*** DATA RECORDS

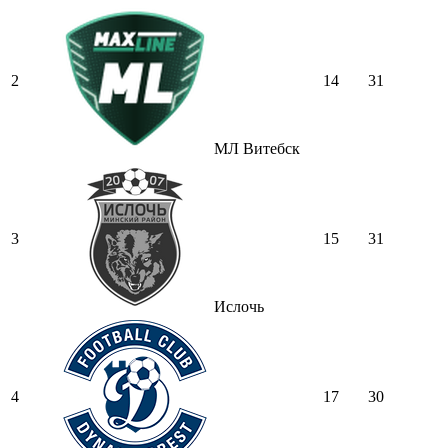
2
14
31
МЛ Витебск
3
15
31
Ислочь
4
17
30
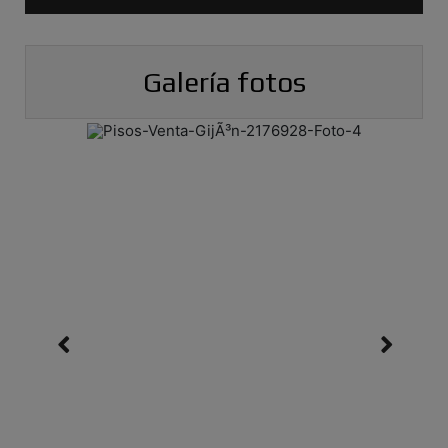
Galería fotos
Previous
Ne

******

[WORK TO BE COMPLETED]: Without changing a word, transcribe all of the data and omit its images.

[YOUR SOLUTION]:
2
14
31
МЛ Витебск
3
15
31
Ислочь
4
17
30
Galería fotos
Previous
Ne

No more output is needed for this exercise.